• What you will do: Out of the material that follows, write out exactly the lines from the line with "three (3) Chambers are open year-round and" to the line with "In the heart", both ends included, and no others.
<<<<
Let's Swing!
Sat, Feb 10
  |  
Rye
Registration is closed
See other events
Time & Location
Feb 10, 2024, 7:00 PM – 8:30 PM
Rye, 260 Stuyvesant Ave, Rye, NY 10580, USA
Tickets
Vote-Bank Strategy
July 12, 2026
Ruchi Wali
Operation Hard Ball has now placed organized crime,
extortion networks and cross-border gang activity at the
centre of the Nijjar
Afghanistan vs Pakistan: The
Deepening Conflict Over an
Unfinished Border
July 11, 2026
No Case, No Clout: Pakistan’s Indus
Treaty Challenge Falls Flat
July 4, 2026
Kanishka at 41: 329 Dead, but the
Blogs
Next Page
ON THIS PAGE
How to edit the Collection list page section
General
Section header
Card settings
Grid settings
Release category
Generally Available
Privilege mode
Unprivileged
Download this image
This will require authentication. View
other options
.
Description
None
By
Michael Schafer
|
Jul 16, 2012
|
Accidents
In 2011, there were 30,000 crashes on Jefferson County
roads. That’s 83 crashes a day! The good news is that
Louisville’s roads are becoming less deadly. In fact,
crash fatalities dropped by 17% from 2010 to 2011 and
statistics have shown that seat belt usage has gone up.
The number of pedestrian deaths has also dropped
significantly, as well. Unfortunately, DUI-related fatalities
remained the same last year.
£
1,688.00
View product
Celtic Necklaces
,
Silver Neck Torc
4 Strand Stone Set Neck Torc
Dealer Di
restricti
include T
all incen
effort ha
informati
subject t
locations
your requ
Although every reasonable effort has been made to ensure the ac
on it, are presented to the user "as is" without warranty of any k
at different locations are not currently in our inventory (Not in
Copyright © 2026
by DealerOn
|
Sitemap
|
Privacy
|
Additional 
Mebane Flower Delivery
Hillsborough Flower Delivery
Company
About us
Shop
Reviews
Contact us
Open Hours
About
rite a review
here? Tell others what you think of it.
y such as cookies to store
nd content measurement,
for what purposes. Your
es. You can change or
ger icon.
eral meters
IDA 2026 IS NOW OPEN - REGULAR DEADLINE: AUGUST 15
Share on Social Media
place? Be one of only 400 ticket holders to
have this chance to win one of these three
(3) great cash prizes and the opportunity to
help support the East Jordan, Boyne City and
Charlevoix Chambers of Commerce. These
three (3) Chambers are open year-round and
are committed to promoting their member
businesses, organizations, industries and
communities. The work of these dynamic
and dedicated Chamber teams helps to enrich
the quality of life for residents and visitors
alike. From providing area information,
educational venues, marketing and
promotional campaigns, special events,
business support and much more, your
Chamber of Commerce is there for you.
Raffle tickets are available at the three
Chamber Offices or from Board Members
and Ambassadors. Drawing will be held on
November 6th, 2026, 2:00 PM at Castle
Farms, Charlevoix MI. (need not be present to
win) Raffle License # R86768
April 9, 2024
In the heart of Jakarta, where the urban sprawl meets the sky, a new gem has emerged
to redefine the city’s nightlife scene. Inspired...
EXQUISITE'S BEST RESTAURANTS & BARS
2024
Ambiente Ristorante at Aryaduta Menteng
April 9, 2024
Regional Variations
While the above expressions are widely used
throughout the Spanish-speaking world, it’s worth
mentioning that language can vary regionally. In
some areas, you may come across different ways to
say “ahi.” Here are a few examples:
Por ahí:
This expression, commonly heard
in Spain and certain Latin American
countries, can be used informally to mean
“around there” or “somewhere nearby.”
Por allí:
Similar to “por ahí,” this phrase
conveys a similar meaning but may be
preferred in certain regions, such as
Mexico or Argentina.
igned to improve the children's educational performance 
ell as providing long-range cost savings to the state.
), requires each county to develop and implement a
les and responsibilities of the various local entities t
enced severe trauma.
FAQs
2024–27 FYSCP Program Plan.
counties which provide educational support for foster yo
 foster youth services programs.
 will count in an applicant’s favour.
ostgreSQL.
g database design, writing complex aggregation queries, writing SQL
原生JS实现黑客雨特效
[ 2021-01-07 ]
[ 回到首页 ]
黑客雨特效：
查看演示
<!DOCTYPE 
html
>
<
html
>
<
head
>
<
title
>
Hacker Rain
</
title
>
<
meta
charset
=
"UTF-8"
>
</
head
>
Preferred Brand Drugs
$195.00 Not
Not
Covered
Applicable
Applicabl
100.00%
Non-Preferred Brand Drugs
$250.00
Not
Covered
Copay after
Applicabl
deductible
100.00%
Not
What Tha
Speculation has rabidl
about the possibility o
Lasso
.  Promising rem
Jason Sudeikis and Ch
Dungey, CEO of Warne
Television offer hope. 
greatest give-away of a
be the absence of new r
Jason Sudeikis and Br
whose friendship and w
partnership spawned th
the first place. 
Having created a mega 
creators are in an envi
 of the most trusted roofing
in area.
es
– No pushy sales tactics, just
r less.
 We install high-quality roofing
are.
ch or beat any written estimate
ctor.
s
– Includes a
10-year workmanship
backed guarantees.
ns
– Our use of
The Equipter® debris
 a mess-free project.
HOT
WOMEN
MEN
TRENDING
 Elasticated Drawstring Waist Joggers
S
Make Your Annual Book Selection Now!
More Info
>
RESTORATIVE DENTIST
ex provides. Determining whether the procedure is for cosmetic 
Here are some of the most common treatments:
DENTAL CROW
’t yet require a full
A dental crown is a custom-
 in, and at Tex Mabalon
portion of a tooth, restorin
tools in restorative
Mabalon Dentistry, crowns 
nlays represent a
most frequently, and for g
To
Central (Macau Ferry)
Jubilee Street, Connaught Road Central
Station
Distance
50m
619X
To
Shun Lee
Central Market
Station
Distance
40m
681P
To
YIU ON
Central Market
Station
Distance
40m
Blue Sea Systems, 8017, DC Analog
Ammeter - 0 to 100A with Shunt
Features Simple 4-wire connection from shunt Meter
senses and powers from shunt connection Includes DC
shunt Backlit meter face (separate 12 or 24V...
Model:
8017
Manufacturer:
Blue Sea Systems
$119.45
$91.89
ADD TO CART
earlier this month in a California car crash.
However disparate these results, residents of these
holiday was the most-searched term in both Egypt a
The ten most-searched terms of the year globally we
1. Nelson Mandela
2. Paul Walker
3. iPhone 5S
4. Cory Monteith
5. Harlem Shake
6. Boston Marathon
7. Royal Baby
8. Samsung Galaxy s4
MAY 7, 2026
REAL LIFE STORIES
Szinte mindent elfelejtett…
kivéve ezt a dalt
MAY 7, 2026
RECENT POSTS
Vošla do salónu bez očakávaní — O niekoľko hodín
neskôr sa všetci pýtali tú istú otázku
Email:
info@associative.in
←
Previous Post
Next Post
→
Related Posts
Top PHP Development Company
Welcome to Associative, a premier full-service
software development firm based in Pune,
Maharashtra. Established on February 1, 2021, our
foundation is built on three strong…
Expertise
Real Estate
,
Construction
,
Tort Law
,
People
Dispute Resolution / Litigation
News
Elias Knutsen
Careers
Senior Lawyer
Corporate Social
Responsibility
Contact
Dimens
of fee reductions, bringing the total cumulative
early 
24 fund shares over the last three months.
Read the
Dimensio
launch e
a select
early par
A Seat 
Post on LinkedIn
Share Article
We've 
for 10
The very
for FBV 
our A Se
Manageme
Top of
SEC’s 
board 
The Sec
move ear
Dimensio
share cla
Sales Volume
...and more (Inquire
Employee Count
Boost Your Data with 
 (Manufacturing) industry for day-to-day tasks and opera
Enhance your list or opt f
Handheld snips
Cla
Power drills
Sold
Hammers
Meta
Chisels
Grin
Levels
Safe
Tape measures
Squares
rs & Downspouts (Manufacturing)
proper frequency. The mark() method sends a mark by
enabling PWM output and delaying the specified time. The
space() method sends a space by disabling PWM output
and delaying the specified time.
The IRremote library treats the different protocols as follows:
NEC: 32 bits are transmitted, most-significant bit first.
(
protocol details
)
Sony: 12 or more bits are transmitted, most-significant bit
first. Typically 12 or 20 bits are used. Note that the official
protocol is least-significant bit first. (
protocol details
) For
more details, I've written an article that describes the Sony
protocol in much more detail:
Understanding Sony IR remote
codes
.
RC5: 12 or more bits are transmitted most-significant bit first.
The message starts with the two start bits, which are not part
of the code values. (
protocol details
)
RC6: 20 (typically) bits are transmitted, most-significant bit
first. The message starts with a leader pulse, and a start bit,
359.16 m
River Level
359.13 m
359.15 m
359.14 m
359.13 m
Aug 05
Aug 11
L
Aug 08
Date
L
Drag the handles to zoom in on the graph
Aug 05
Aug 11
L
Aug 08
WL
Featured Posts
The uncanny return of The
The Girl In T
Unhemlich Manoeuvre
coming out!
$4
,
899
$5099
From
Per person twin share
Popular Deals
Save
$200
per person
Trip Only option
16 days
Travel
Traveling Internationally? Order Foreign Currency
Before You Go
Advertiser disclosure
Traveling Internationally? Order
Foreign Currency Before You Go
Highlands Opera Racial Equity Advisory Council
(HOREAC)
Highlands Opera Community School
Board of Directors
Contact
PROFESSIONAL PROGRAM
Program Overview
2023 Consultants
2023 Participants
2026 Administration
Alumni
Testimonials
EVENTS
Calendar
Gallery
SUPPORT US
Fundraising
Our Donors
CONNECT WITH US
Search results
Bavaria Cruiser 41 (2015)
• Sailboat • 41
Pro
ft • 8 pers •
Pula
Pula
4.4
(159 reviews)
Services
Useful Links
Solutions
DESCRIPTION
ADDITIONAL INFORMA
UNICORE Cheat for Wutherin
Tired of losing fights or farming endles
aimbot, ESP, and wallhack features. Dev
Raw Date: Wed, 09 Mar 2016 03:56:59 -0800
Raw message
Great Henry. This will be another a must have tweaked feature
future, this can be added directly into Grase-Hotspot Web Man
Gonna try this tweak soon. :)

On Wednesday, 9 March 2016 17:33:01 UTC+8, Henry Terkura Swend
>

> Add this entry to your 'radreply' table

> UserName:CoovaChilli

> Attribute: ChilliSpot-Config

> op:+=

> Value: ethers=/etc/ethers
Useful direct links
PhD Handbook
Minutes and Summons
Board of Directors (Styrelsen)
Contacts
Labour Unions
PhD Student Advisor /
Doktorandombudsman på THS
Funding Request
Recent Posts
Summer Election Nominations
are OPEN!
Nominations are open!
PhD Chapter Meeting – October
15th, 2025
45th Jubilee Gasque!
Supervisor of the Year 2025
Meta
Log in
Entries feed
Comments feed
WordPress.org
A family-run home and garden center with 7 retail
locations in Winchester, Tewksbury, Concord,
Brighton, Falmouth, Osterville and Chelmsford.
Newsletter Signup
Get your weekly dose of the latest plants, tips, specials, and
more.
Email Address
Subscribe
>>>>
• Your response:
three (3) Chambers are open year-round and
are committed to promoting their member
businesses, organizations, industries and
communities. The work of these dynamic
and dedicated Chamber teams helps to enrich
the quality of life for residents and visitors
alike. From providing area information,
educational venues, marketing and
promotional campaigns, special events,
business support and much more, your
Chamber of Commerce is there for you.
Raffle tickets are available at the three
Chamber Offices or from Board Members
and Ambassadors. Drawing will be held on
November 6th, 2026, 2:00 PM at Castle
Farms, Charlevoix MI. (need not be present to
win) Raffle License # R86768
April 9, 2024
In the heart of Jakarta, where the urban sprawl meets the sky, a new gem has emerged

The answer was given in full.